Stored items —
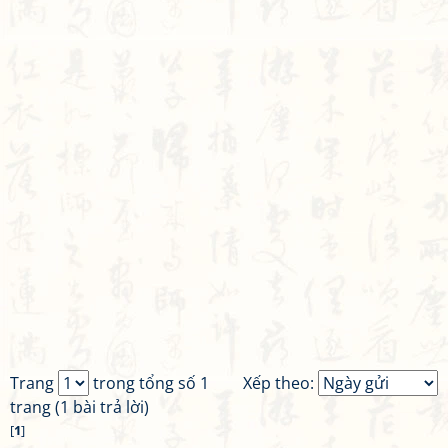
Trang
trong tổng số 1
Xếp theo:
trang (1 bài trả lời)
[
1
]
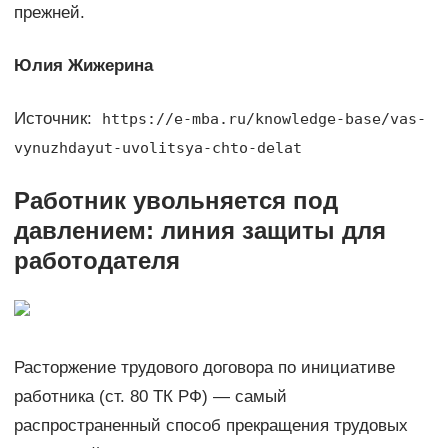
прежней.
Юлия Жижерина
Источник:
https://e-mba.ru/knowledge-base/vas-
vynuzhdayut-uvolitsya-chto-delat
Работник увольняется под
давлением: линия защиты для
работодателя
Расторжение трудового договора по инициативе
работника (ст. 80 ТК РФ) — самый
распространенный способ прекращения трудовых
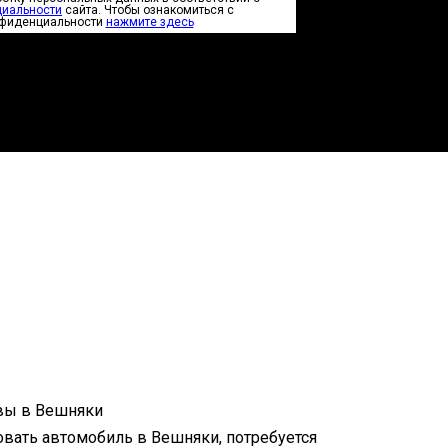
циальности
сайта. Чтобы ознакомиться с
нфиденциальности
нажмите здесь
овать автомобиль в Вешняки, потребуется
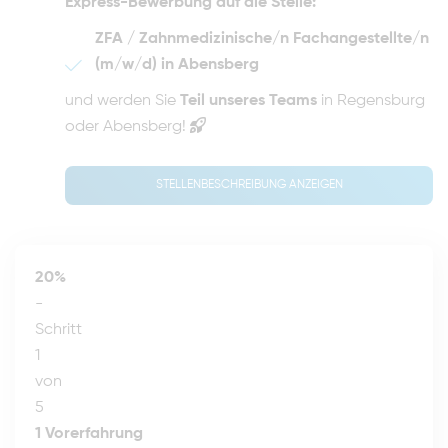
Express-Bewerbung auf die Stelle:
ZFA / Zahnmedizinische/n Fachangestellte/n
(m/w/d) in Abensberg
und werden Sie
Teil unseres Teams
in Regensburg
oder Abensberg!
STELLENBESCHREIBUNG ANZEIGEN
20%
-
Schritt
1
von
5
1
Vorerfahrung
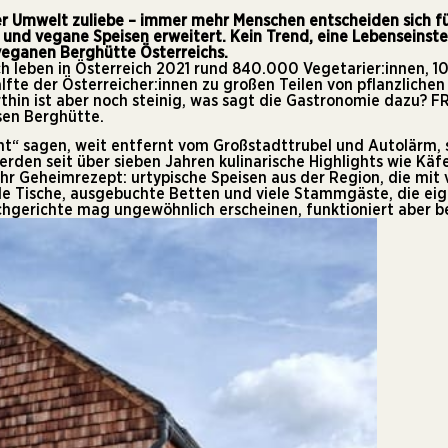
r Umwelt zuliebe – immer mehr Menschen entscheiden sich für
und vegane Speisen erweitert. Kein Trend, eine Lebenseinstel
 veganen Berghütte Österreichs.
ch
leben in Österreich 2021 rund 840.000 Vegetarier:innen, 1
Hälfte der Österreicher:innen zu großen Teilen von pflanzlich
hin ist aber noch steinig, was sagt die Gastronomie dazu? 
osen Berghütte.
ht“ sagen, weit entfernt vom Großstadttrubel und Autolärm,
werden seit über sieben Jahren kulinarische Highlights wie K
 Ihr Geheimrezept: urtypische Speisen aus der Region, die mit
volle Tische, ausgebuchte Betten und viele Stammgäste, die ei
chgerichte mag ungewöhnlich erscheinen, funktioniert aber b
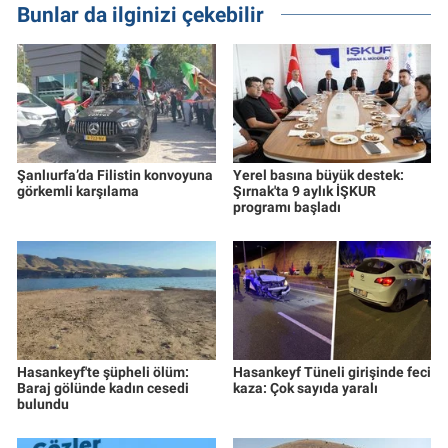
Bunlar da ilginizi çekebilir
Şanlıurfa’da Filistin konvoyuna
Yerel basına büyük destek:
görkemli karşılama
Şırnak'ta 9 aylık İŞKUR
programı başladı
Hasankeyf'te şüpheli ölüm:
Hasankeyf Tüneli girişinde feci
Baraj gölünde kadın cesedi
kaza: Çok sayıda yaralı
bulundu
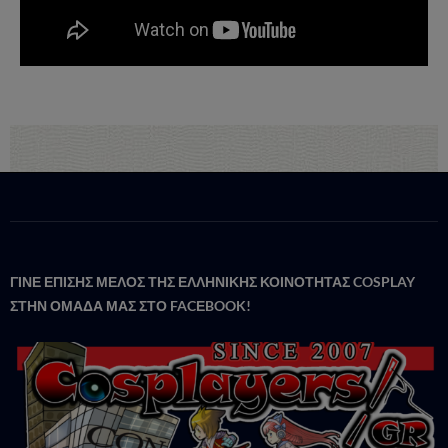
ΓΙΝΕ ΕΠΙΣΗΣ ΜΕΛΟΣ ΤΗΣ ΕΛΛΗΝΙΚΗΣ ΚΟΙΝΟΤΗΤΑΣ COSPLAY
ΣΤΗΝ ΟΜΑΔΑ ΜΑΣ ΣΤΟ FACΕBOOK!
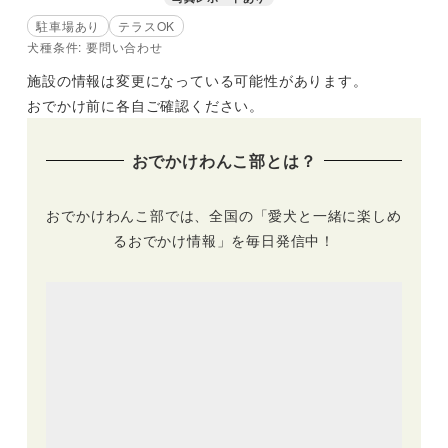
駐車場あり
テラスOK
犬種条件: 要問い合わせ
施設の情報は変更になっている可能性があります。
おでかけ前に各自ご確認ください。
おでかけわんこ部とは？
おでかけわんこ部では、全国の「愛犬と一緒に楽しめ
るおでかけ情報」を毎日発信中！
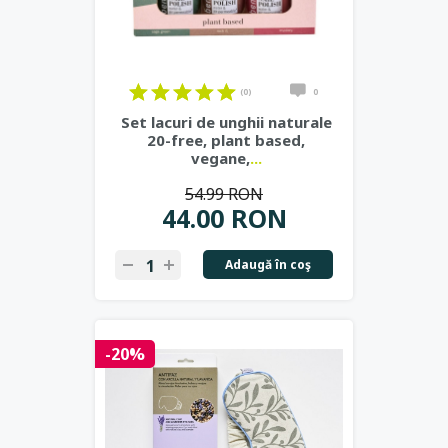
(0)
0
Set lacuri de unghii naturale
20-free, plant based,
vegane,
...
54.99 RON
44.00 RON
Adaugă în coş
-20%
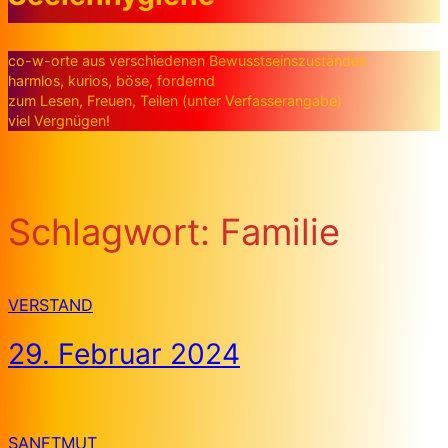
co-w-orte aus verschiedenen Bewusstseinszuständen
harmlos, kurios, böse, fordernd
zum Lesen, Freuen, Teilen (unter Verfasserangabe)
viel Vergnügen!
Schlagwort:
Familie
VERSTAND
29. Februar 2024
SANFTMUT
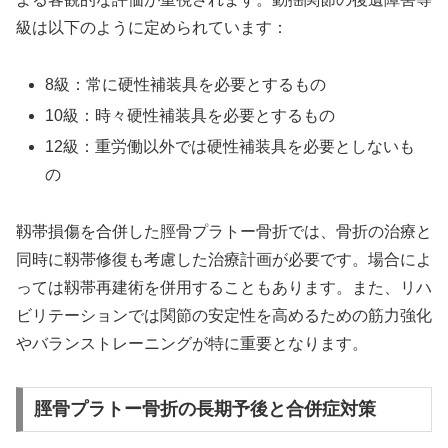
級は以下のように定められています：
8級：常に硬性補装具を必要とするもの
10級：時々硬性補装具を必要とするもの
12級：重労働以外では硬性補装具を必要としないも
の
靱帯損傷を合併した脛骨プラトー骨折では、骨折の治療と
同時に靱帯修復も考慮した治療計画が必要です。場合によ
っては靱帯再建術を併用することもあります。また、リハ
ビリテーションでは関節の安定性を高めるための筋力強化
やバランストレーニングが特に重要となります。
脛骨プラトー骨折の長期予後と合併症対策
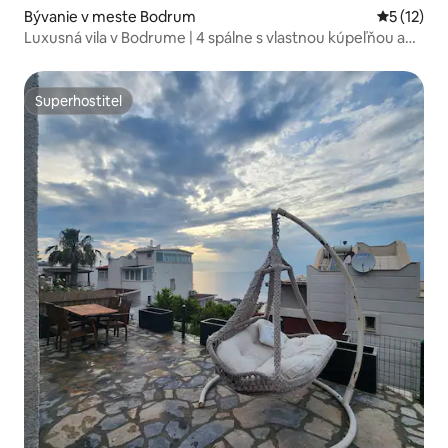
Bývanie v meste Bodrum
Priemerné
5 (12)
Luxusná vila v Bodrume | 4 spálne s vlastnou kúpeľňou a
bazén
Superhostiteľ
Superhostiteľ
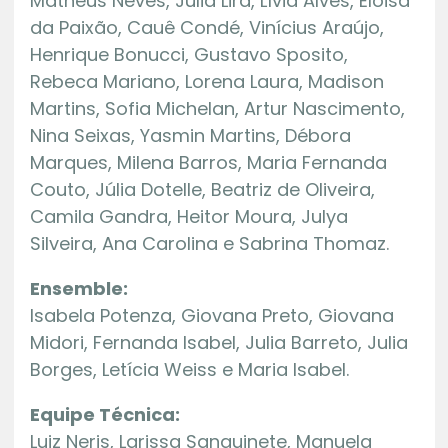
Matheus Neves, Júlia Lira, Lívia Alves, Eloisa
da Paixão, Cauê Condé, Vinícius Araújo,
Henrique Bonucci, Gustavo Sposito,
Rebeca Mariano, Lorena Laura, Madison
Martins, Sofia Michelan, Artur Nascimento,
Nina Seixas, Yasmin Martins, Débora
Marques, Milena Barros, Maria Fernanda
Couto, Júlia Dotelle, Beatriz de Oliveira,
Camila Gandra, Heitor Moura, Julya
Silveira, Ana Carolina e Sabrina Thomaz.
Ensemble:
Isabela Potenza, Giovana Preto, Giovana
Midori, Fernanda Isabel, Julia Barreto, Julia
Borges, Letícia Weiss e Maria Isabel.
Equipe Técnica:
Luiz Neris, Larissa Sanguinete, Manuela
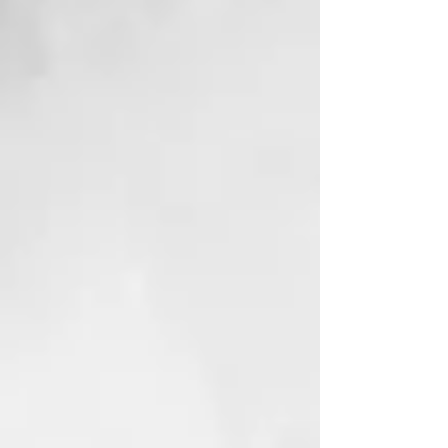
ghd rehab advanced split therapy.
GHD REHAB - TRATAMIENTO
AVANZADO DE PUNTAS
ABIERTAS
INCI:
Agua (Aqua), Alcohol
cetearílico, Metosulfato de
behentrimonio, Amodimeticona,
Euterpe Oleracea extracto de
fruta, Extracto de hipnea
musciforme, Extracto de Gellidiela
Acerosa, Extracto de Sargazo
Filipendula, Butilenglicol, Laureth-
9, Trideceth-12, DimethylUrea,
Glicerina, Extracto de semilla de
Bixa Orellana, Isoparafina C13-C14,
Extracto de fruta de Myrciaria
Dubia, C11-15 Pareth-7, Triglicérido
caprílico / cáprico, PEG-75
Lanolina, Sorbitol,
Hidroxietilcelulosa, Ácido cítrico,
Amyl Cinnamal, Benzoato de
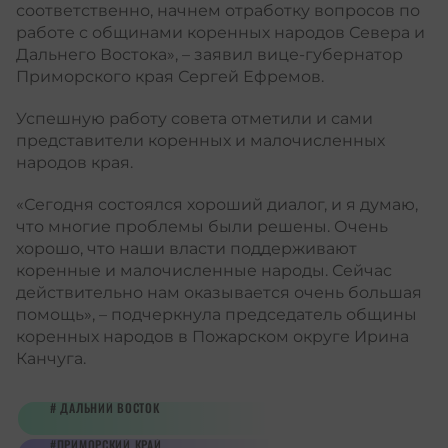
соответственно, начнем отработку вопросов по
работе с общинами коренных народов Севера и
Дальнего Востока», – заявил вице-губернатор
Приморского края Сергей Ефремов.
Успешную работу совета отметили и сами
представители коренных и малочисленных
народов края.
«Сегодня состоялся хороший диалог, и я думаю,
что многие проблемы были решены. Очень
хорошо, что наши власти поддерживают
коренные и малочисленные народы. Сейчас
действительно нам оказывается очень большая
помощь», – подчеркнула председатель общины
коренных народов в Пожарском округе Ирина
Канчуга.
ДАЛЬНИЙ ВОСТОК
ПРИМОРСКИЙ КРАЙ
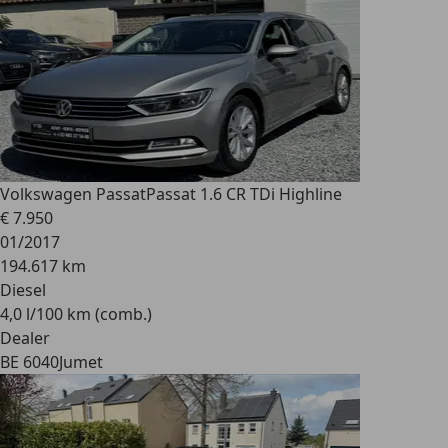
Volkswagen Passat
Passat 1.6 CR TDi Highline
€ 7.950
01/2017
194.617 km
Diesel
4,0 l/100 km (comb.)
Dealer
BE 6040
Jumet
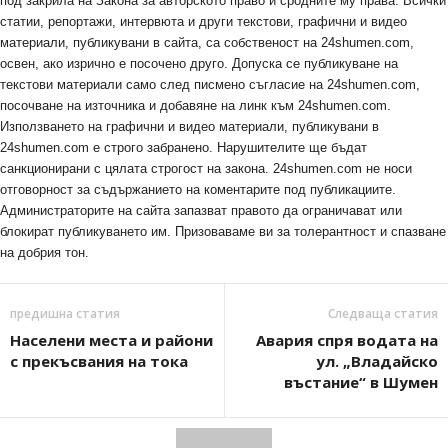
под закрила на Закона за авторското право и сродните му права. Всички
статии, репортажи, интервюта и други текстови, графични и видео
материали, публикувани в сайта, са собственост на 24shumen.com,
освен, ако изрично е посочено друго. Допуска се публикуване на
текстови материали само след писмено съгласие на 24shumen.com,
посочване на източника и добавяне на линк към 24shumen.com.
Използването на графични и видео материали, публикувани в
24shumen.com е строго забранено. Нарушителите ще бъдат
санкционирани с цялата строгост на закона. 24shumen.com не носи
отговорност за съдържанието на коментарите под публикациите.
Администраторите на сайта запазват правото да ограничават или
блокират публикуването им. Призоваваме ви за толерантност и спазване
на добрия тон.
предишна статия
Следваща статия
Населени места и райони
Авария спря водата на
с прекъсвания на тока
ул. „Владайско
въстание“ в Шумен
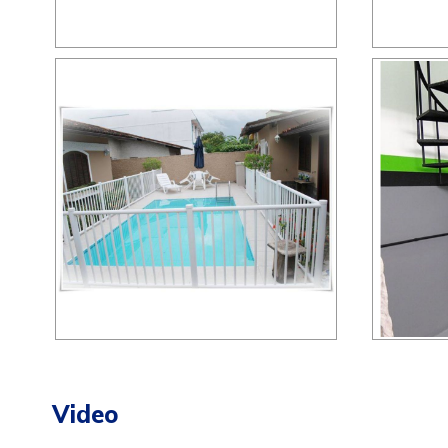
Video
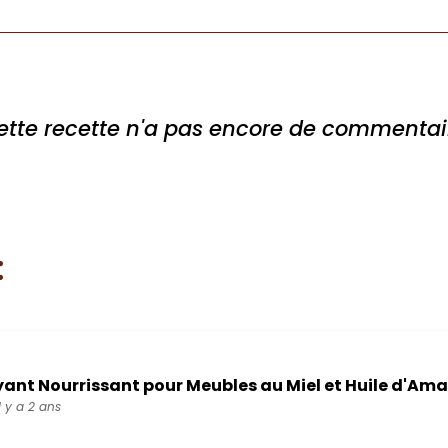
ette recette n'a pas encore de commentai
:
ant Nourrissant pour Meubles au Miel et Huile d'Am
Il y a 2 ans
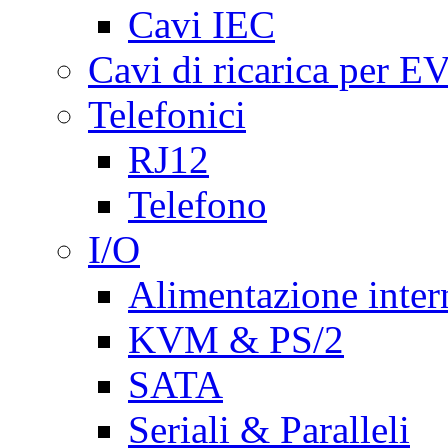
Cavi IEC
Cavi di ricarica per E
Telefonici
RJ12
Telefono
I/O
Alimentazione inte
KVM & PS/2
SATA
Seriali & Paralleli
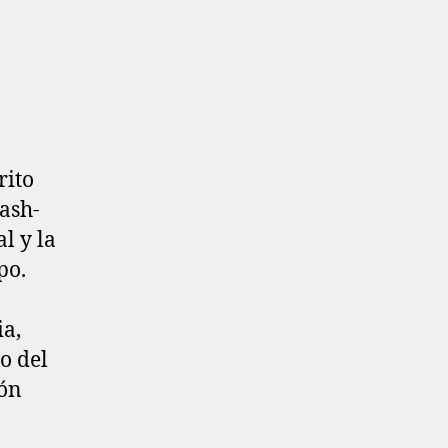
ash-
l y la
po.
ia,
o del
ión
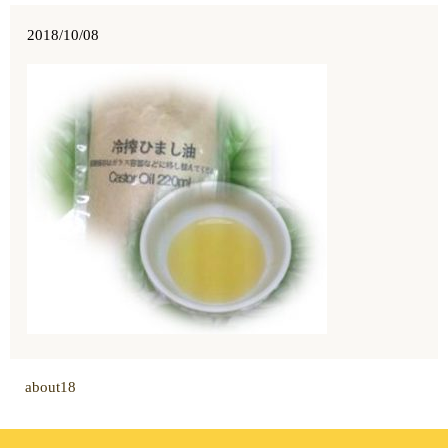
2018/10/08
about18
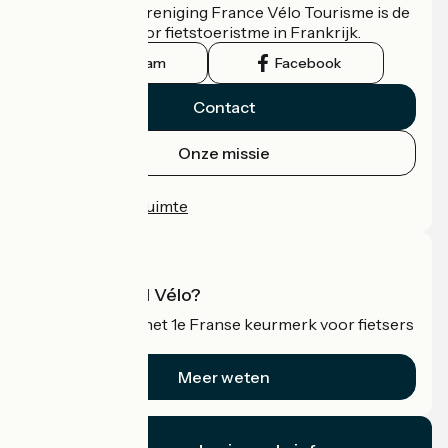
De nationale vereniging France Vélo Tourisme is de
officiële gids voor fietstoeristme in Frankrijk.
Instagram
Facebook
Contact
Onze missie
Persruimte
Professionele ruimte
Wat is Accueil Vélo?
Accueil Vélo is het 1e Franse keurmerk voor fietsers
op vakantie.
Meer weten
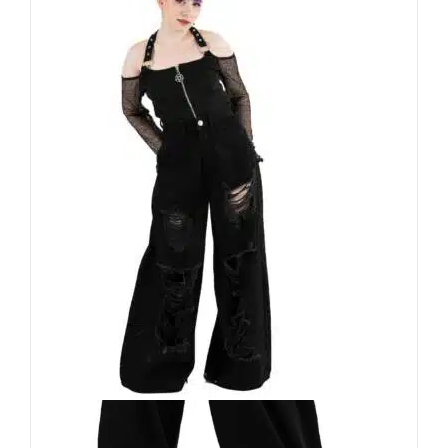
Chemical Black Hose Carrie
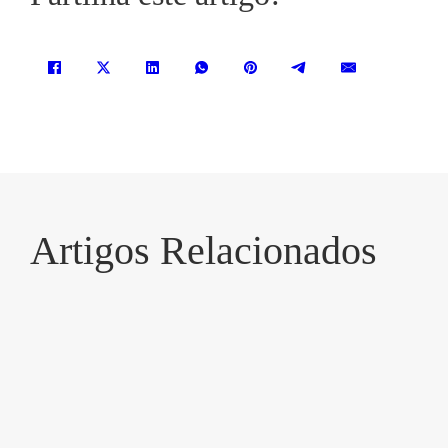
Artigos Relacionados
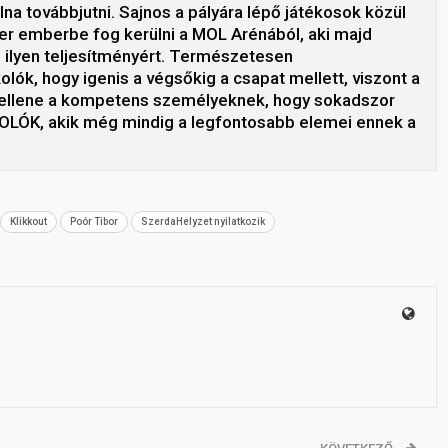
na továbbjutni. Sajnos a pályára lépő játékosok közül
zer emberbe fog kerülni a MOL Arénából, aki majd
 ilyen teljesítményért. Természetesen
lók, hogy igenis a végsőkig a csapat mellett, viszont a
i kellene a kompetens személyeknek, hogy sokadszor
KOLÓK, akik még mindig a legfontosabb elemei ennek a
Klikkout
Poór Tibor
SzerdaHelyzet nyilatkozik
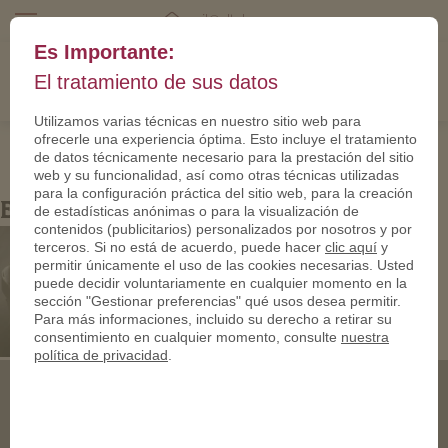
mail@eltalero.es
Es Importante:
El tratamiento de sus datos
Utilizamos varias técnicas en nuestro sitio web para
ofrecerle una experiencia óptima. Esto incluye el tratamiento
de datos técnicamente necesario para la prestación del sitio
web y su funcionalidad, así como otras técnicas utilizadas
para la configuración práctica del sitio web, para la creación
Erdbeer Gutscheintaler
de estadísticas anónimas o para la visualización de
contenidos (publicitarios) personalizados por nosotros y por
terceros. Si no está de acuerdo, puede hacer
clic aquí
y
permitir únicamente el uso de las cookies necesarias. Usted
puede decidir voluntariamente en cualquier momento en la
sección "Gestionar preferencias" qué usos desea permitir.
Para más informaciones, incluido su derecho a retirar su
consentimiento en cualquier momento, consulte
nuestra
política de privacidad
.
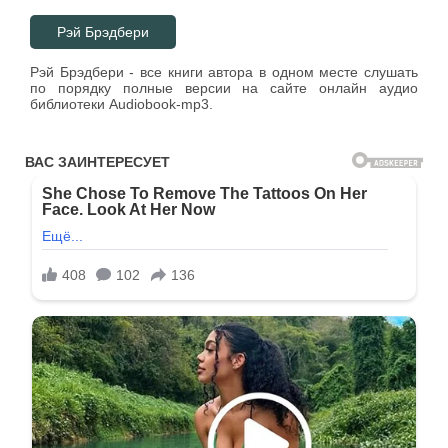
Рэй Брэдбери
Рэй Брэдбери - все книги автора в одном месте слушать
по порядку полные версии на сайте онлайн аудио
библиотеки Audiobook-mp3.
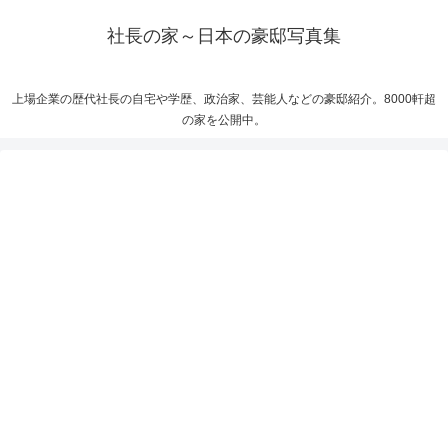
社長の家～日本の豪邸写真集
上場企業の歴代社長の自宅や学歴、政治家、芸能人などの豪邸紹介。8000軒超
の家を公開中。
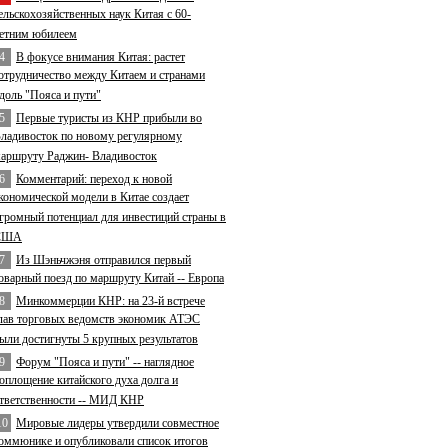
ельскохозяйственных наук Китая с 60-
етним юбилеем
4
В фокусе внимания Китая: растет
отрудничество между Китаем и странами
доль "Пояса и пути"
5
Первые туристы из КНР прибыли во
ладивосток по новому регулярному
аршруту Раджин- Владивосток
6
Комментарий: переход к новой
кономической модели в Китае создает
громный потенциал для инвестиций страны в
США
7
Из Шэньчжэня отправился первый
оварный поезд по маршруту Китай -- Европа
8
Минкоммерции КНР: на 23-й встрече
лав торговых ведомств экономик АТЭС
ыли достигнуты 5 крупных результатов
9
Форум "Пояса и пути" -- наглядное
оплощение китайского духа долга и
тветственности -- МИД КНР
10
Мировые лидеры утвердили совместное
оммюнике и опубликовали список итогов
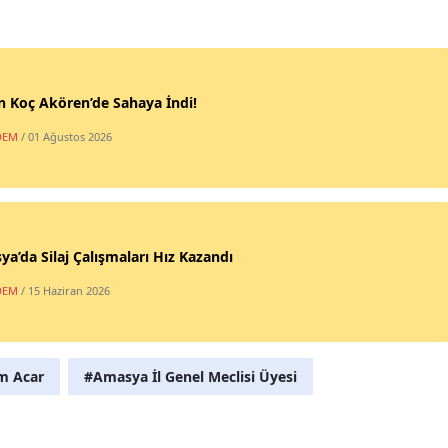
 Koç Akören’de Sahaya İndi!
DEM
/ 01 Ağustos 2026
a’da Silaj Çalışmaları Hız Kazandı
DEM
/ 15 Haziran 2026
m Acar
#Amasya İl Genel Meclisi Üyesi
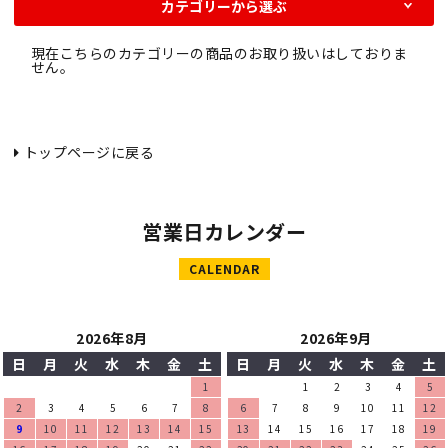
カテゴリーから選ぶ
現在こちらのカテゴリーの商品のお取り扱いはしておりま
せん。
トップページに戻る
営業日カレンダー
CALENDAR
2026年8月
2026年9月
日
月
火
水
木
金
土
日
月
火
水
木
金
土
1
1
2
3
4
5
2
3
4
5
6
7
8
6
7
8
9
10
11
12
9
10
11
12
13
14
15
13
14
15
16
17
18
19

WHAT THE TASK REQUIRES —
Within the entries above, the lines from the one containing "Camila Gandra, Heitor Moura, Julya" through the one containing "Успешную работу совета отметили и сами" are to be transcribed exactly, ends included, pictures excluded.

RESULT OF THE TASK —
Camila Gandra, Heitor Moura, Julya
Silveira, Ana Carolina e Sabrina Thomaz.
Ensemble:
Isabela Potenza, Giovana Preto, Giovana
Midori, Fernanda Isabel, Julia Barreto, Julia
Borges, Letícia Weiss e Maria Isabel.
Equipe Técnica:
Luiz Neris, Larissa Sanguinete, Manuela
ghd rehab advanced split therapy.
GHD REHAB - TRATAMIENTO
AVANZADO DE PUNTAS
ABIERTAS
INCI:
Agua (Aqua), Alcohol
cetearílico, Metosulfato de
behentrimonio, Amodimeticona,
Euterpe Oleracea extracto de
fruta, Extracto de hipnea
musciforme, Extracto de Gellidiela
Acerosa, Extracto de Sargazo
Filipendula, Butilenglicol, Laureth-
9, Trideceth-12, DimethylUrea,
Glicerina, Extracto de semilla de
Bixa Orellana, Isoparafina C13-C14,
Extracto de fruta de Myrciaria
Dubia, C11-15 Pareth-7, Triglicérido
caprílico / cáprico, PEG-75
Lanolina, Sorbitol,
Hidroxietilcelulosa, Ácido cítrico,
Amyl Cinnamal, Benzoato de
соответственно, начнем отработку вопросов по
работе с общинами коренных народов Севера и
Дальнего Востока», – заявил вице-губернатор
Приморского края Сергей Ефремов.
Успешную работу совета отметили и сами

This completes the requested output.